Saturday, February 21, 2009

Baby Steps
I've been thinking a lot about the Octo-mom lately -- Nadya Suleman, who made horror-freak-show news when she gave birth to octuplets. Then the really bad news started to come out: she had no job, 6 other kids -- and may lose her house. And the kicker -- all 14 births were made possible by a Beverly Hills infertility clinic. This coupled with a story in the New York Times about links between IVF and certain birth defects made me think again about the fertility industry. 

There is basically no regulation of the fertility industry, whose services aren't covered by health insurance, either. The treatments are expensive, causing women to ask their docs to implant them with multiple eggs for the chance that one, or OK, two or three, of the fertilized eggs could turn into that dream baby their body does not want to have on its own. 
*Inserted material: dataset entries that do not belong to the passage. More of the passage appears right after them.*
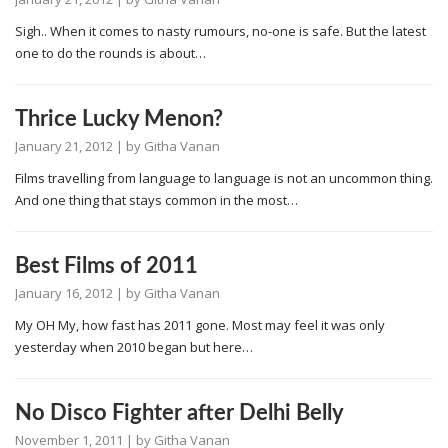
Sigh.. When it comes to nasty rumours, no-one is safe. But the latest
one to do the rounds is about…
Thrice Lucky Menon?
January 21, 2012
| by
Githa Vanan
Films travelling from language to language is not an uncommon thing.
And one thing that stays common in the most…
Best Films of 2011
January 16, 2012
| by
Githa Vanan
My OH My, how fast has 2011 gone. Most may feel it was only
yesterday when 2010 began but here…
No Disco Fighter after Delhi Belly
November 1, 2011
| by
Githa Vanan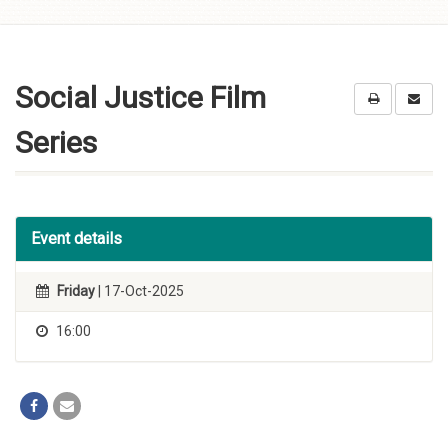
Skip to
content
Social Justice Film
Series
Event details
Friday
| 17-Oct-2025
16:00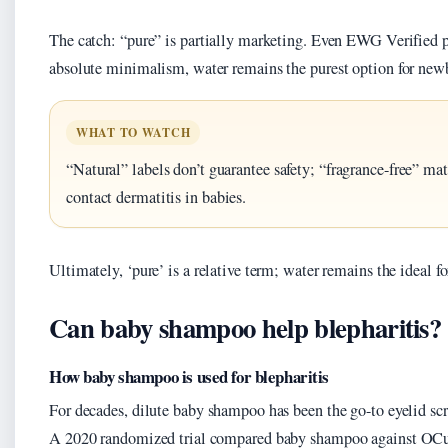
The catch: “pure” is partially marketing. Even EWG Verified p
absolute minimalism, water remains the purest option for new
WHAT TO WATCH
“Natural” labels don’t guarantee safety; “fragrance-free” mat
contact dermatitis in babies.
Ultimately, ‘pure’ is a relative term; water remains the ideal f
Can baby shampoo help blepharitis?
How baby shampoo is used for blepharitis
For decades, dilute baby shampoo has been the go-to eyelid scr
A 2020 randomized trial compared baby shampoo against OCu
Our culture is oddball. It pressures women to have babies, then recoils when they have too many, or not enough cash (Angelina Jolie with a truckload of kids is cute. Welfare moms with same: decidedly not). Or they do it in a way that is medically possible but ethically questionable. 

So then the question is, who is going to start making some of these hard choices? Given the change in administration to a pro-science agenda, my vote is regulation. And fast. With older parents the norm, IVF a standard procedure and multiple births adding to the burden of our hospitals and health systems, and certainly our schools, we need to start paying more attention. And not just the horrified kind.